La imagen captó la atención este martes, justo después de que el Partido de la U le notificara una sanción que lo deja sin voz ni voto durante tres meses.
La decisión del comité de ética de la colectividad busca castigarlo por impulsar “la Nueva U”, una facción que pretende acercarse más al gobierno de Gustavo Petro y alejarse del liderazgo de Dilian Francisca Toro.
La sanción, además, pone en riesgo su permanencia como presidente de la Cámara, cargo que ocupa desde el 20 de julio.
Lo que empezó como una relación cercana terminó en una ruptura total. López llegó al Congreso en 2022 con el apoyo de la gobernadora del Valle, pero en 2024 las cosas cambiaron.
El representante comenzó a criticar abiertamente la gestión de Toro y a respaldar varias propuestas del ejecutivo, algo que no cayó bien en la dirección nacional del partido.

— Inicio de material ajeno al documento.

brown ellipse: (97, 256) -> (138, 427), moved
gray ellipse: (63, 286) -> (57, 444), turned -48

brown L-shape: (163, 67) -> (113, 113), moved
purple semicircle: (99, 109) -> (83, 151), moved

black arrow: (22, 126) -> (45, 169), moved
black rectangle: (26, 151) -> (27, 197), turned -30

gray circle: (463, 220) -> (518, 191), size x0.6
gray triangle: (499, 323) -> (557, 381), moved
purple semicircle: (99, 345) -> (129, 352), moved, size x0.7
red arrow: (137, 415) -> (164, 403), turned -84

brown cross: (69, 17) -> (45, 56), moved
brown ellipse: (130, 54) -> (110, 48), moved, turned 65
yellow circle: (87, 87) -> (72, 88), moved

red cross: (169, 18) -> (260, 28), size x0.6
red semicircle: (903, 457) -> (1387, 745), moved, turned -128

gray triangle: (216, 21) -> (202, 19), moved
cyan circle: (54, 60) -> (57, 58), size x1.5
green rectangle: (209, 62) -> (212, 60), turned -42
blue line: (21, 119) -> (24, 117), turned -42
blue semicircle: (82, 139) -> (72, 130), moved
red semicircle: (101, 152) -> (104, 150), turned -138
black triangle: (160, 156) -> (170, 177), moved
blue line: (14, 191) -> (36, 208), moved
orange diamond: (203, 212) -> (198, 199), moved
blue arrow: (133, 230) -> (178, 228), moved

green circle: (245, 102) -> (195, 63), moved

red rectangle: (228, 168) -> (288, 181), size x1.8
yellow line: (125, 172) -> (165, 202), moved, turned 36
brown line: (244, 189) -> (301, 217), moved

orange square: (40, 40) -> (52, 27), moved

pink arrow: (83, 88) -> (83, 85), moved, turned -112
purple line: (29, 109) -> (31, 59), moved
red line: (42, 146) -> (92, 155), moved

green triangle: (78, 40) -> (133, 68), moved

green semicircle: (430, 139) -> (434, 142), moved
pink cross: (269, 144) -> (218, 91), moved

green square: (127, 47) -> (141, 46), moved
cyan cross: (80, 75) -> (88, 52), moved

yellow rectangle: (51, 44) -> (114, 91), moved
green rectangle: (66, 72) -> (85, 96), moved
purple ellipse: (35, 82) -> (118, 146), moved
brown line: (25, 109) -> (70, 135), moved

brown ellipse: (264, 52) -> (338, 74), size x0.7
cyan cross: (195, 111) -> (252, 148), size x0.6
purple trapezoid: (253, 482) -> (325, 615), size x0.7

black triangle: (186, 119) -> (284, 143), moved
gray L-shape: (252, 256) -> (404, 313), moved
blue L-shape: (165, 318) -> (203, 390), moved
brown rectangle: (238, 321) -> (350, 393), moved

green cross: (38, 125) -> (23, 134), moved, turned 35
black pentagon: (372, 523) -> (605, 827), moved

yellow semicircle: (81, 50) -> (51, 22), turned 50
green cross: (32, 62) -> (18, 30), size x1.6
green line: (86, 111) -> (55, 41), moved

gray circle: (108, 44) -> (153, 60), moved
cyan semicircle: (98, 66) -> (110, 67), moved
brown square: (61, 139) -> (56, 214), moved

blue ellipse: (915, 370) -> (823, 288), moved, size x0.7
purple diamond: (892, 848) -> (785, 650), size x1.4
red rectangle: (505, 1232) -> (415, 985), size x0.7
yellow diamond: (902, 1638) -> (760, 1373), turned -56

La tensión explotó la semana pasada cuando López anunció la creación de su propia línea dentro de la U, distanciándose de los codirectores Alexander Vega y Clara Luz Roldán, quienes mantienen una postura más independiente frente al Gobierno Nacional.
Ahora, con la sanción encima, López responde con un acto de protesta que recuerda viejas tácticas sindicales.